» TASK OBJECTIVE: Pick out all lines of the entries that include the word "Shopping" and copy them.

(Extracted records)
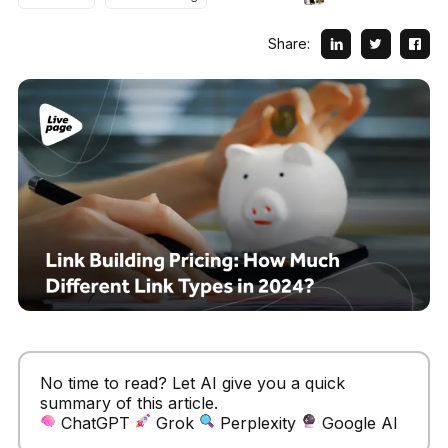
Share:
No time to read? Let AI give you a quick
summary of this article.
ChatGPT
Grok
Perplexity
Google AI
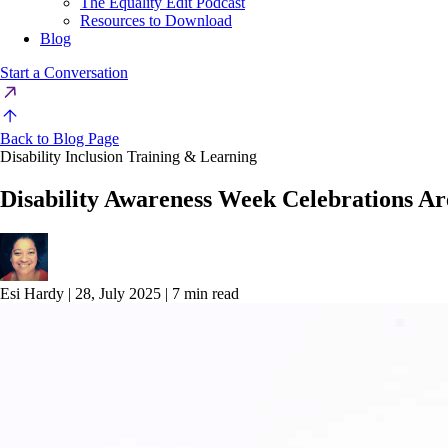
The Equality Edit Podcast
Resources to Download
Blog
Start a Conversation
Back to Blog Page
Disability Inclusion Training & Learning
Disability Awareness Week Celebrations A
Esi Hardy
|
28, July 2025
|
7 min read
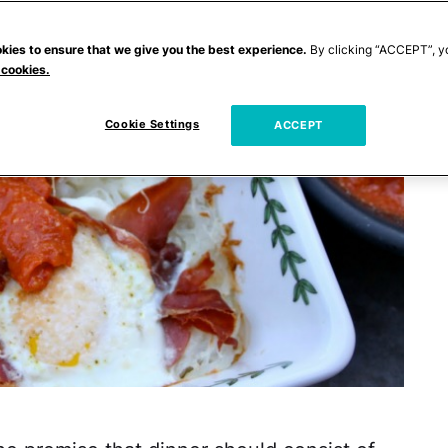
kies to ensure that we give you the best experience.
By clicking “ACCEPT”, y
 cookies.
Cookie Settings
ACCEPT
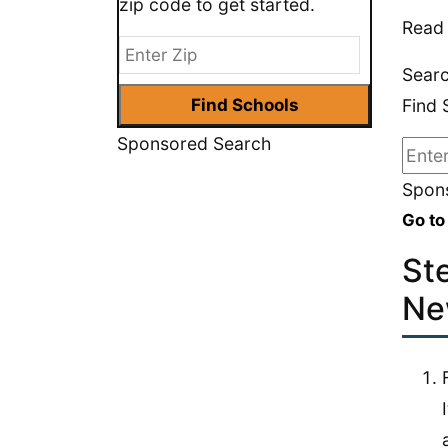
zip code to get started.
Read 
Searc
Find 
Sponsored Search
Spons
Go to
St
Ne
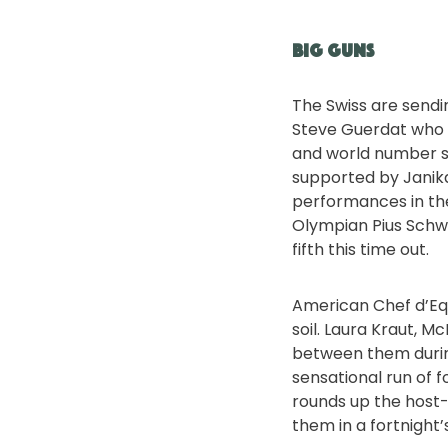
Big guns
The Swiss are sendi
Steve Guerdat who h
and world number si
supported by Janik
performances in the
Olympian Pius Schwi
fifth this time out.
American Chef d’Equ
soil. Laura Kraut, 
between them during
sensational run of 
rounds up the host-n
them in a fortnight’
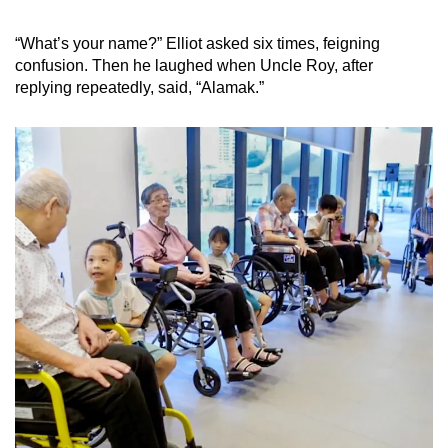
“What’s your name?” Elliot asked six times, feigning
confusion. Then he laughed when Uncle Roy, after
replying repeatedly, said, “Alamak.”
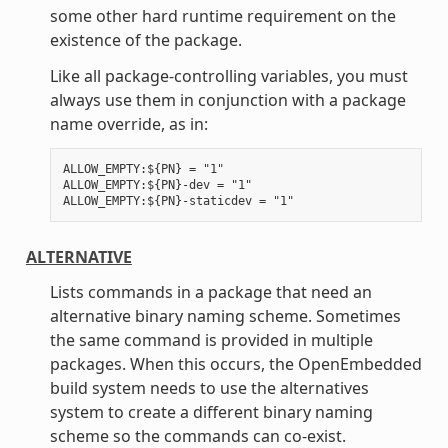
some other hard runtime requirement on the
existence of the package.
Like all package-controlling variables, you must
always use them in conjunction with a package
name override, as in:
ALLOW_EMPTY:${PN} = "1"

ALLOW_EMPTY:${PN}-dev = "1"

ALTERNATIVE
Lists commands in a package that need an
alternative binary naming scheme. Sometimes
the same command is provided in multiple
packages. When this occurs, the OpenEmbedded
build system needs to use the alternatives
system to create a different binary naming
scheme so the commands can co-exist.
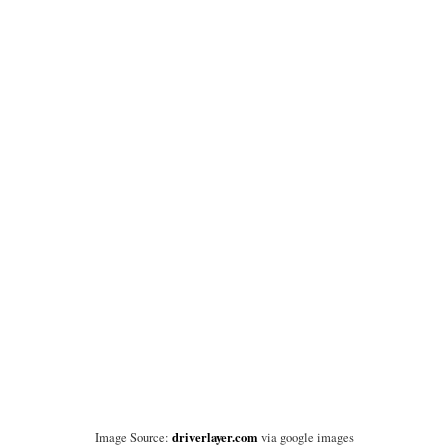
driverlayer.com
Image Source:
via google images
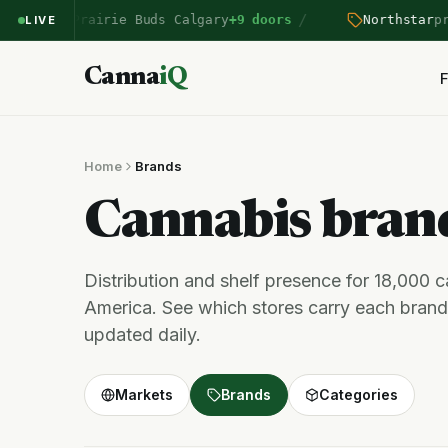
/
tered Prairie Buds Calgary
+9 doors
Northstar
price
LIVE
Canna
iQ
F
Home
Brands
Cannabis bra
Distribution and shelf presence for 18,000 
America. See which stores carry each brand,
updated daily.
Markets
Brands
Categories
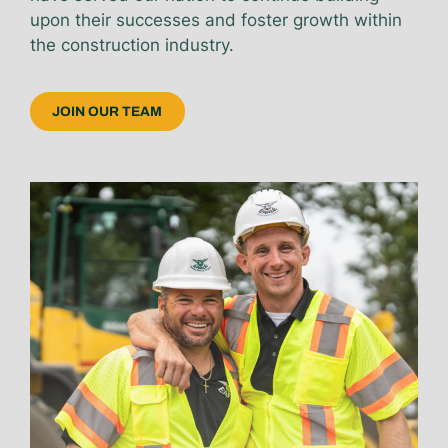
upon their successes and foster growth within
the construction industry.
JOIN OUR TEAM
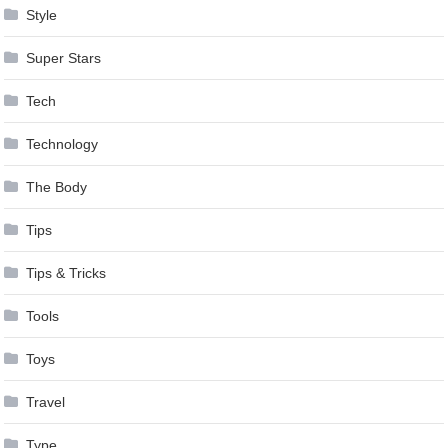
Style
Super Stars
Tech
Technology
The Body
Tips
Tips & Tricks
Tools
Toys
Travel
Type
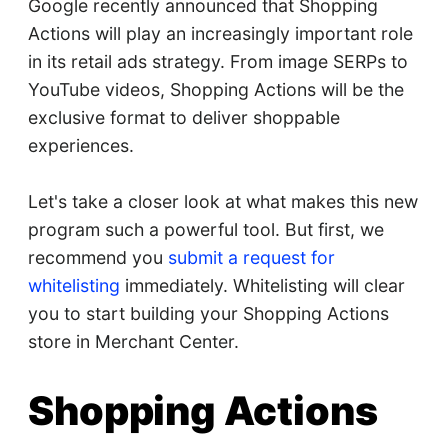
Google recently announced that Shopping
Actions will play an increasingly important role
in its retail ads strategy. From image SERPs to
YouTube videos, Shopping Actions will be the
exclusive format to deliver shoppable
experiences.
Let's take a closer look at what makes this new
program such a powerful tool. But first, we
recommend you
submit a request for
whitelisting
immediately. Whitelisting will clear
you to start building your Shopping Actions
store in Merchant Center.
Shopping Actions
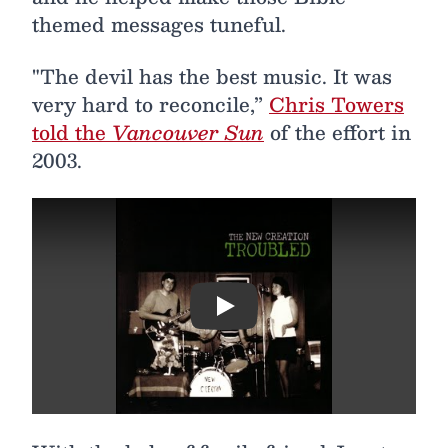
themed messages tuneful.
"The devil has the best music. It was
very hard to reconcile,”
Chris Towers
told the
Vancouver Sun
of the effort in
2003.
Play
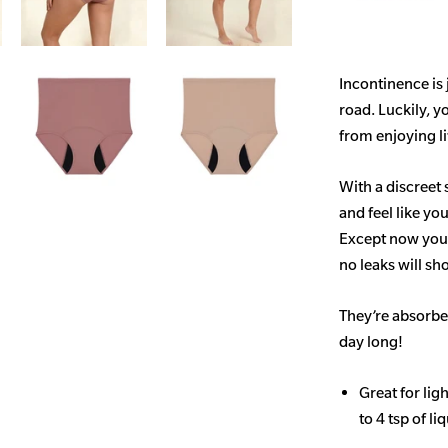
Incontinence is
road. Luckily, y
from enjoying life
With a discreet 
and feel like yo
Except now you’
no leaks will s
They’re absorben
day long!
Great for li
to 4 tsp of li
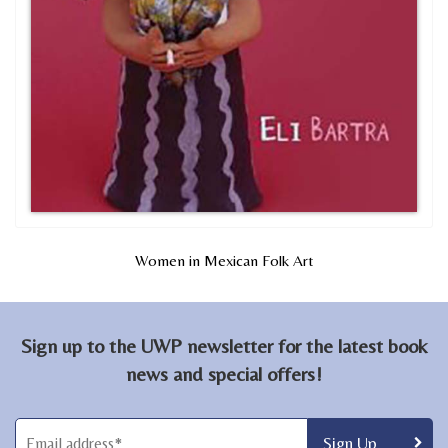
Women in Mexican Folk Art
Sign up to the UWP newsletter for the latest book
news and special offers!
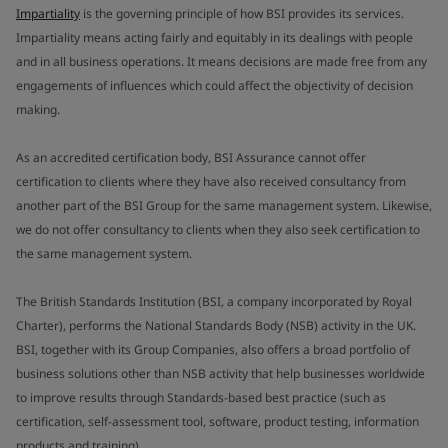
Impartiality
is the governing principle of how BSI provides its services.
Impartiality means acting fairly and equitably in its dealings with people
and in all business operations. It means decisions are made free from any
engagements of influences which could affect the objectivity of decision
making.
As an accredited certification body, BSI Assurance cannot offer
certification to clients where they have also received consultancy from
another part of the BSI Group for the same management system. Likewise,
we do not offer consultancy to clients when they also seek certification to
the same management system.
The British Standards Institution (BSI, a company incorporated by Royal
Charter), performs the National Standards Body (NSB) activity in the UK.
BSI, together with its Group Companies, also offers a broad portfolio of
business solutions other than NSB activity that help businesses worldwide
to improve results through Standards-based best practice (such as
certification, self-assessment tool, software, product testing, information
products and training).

...

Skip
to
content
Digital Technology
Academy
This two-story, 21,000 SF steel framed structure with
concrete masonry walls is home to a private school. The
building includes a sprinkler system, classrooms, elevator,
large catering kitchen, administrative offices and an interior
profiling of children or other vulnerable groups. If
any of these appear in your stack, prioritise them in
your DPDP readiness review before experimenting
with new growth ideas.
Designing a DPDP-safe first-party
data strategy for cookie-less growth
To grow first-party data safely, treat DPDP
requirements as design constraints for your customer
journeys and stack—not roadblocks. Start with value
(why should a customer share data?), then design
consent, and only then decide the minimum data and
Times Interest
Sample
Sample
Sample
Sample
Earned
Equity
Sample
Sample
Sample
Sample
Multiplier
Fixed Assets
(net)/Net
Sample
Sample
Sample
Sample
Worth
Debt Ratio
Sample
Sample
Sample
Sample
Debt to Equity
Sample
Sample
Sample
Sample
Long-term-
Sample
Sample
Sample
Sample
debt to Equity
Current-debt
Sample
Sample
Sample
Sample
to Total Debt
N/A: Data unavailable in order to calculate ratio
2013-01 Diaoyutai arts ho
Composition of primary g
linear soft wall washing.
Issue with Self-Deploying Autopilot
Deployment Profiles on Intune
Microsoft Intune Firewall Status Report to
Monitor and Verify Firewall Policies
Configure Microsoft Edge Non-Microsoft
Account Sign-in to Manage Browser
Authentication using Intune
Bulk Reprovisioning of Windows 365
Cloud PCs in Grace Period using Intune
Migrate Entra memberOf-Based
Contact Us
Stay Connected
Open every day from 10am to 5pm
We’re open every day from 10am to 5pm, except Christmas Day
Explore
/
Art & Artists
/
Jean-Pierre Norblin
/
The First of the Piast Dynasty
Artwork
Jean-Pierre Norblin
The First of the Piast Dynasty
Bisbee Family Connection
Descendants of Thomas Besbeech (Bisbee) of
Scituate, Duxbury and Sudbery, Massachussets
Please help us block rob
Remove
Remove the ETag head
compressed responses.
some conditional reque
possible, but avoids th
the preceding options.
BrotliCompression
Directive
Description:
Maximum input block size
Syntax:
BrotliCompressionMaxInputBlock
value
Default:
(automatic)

» SOLUTION BELOW:
Google recently announced that Shopping
YouTube videos, Shopping Actions will be the
you to start building your Shopping Actions
Shopping Actions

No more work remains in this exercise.